China Cosco plans to cancel or postpone some of its vast portfolio of ship orders, scotching speculation that the state-controlled shipping line might be forced to increase its order book to support China’s shipyards.
The company, the world’s biggest operator of dry bulk ships, announced its plans on Thursday alongside results showing pre-tax profits fell from RMB26.1 billion in 2007 for to RMB15.7 billion ($2.3 billion) in 2008, on revenue up to Rmb131billion from RMB112 billion.
Many observers had expected Cosco to take on some of the orders for ships placed at Chinese shipyards likely to be cancelled as shipping markets suffer a severe downturn.
China is the world’s second-biggest shipbuilder after Korea and Cosco is a force in both dry bulk and container shipping.
Most analysts believe owners ordered far too many dry bulk and container ships during the boom that ended last year.
Cosco’s results statement said only that the company was in negotiations with shipyards over delays and cancellations of dry bulk ships, without giving precise numbers.
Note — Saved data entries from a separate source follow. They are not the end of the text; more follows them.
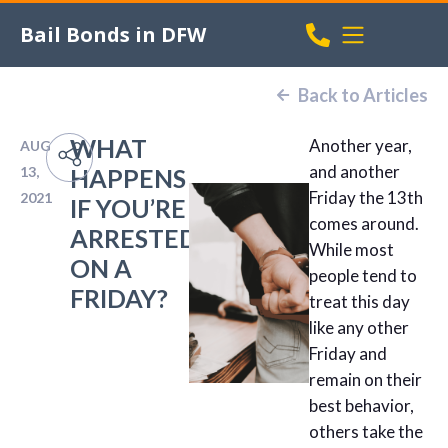
Bail Bonds in DFW
Back to Articles
WHAT
Another year,
AUG
and another
13,
HAPPENS
Friday the 13th
2021
IF YOU’RE
comes around.
ARRESTED
While most
ON A
people tend to
FRIDAY?
treat this day
like any other
Friday and
remain on their
best behavior,
others take the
The Financial Times reports that the 58 ships that Cosco has on order would expand its dry bulk capacity by more than a fifth.
In container shipping, the company said it wanted to delay delivery of the largest three of the nine ships it is due to receive this year until 2010.
The lack of specifics on the dry bulk cancellations prompted scepticism from some shipping observers about whether Cosco would eventually be allowed to tear up the contracts.